Analytics Engineering | Data Analystics |
Data Engineering | Business Analytics |
Business Intelligence |
╔═════════════════════════╗
SQL | Python | dbt | Snowflake
Big Query | Tableau | Excel | R
▬▬▬▬▬▬▬▬▬▬▬▬▬▬▬▬▬▬▬
📡 Communicating findings and key metrics to inform others
▬▬▬▬▬▬▬▬▬▬▬▬▬▬▬▬▬▬▬
📚 Data Storytelling 🌿 Climate Learning
🐕 Analytics Informed Dog Mom
╔═════════════════════════╗
For this case study, I was tasked to do some initial exploratory analysis with SQL as a financial analyst with the World Bank.
A few questions with this analysis include:
How many total transactions?
How many total transactions per country?
What is the max owed to the IDA?
Who has the most loans?
Which was the most recent to pay?
country | t_transactions | |
---|---|---|
1 | Bangladesh | $42,026 |
2 | Burkina Faso | $22,080 |
3 | Benin | $17,858 |
4 | Bolivia | $17,802 |
5 | Afghanistan | $14,708 |
The financial data comes from the World Bank Group Finances website. The dataset contains historical snapshots of the IDA Statement of Credits and Grants (including the snapshot available as of 03/11/2023 when downloaded). The World Bank complies with all sanctions applicable to World Bank transactions updated monthly.
(from the website)
The International Development Association (IDA) credits are public and publicly guaranteed debt extended by the World Bank Group. IDA provides development credits, grants, and guarantees to its recipient member countries to help meet their development needs. Credits from IDA are at concessional rates. Data are in U.S. dollars - calculated using historical rates.

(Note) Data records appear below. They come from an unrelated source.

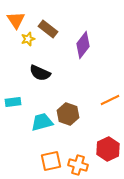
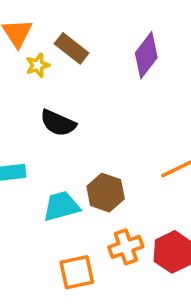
purple diamond: (83, 45) -> (146, 55), moved
orange cross: (78, 165) -> (126, 247), moved, turned -36

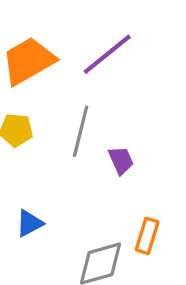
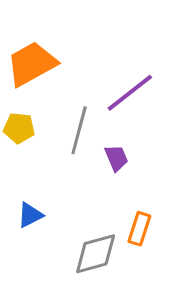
purple line: (107, 54) -> (130, 93), moved

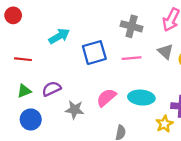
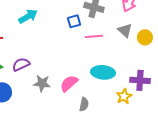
blue square: (94, 53) -> (74, 21), moved, size x0.6
pink semicircle: (106, 98) -> (69, 83), moved

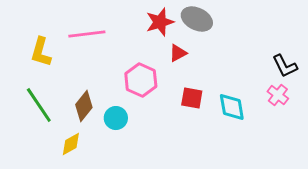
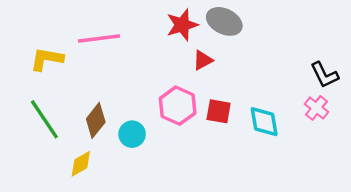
yellow L-shape: (41, 52) -> (47, 59), turned 84
pink hexagon: (141, 80) -> (178, 106), moved

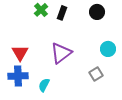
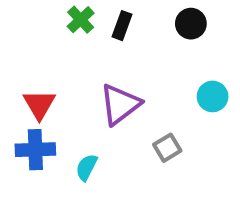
gray square: (96, 74) -> (167, 148), moved

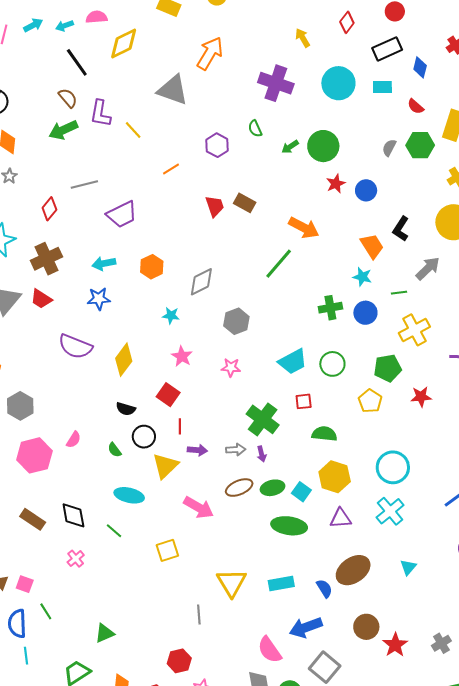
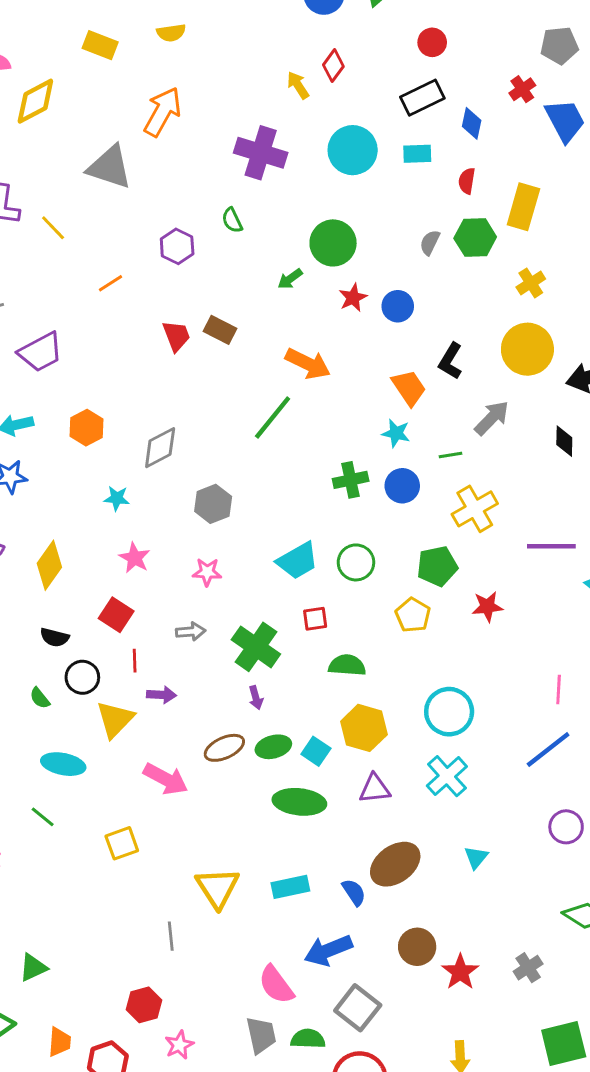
red diamond: (347, 22) -> (333, 66), moved
red semicircle: (416, 106) -> (467, 181), turned 60
green arrow: (290, 147) -> (290, 279), moved
gray arrow: (236, 450) -> (191, 632), moved

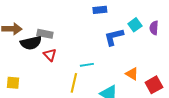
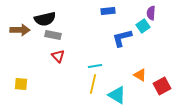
purple semicircle: (154, 28) -> (151, 13), moved
black semicircle: (31, 43) -> (45, 19), moved
yellow line: (74, 83) -> (93, 84), moved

The dataset includes: 1.15M rows and 30 columns where each row is a - Credit or Grant
Data types
datetime - End of Period, First Repayment Date, Last Repayment Date, Agreement Signing Date, Board Approval Date, Effective Date (Most Recent), Closed Date (Most Recent), Last Disbursement Date
float - Service Charge Rate, Original Principal Amount, Cancelled Amount, Undisbursed Amount, Borrower’s Obligation, Sold 3rd Party, Repaid 3rd Party, Due 3rd Party, Credits Held, Disbursed Amount, Repaid to IDA
text - Credit Number, Region, Country Code, Country, Borrower, Credit Status, Currency of Commitment, Project ID, Project Name, Due to IDA, Exchange Adjustment
I used Bit.io, an online SQL editor. I uploaded the World Bank data, ran the queries, and output the results. It took a bit of time to load because of the number of rows in the file, so smaller datasets would not take long.
To get familiar with the dataset, I ran the query to view all the information by running SELECT * to view all the rows and columns. The SQL Editor limits the number of rows displayed, so for most queries, only about 20 rows are displayed - by adding the LIMIT 20 to the query statement.
--Return all of the table
SELECT *
FROM "IDA_Statement_Of_Credits_and_Grants__Historical_Data.csv"
To start, how many total transactions were there during this period?
SELECT COUNT(*)
FROM "IDA_Statement_Of_Credits_and_Grants__Historical_Data.csv";
Next, I wanted to review how many total transactions were there per country.
SELECT country, COUNT(*) AS t_transactions
FROM "IDA_Statement_Of_Credits_and_Grants__Historical_Data.csv"
GROUP BY "country"
LIMIT 20;
output (display only top 5)
country | t_transactions | |
---|---|---|
1 | Afghanistan | 14708 |
2 | Africa | 2891 |
3 | Albania | 9656 |
4 | Angola | 3377 |
5 | Armenia | 9137 |
How much is owed (in total) to the IDA?
SELECT SUM("Due to IDA")
FROM "IDA_Statement_Of_Credits_and_Grants__Historical_Data.csv";
Then, I wanted to see how much was owed to the IDA across the different regions.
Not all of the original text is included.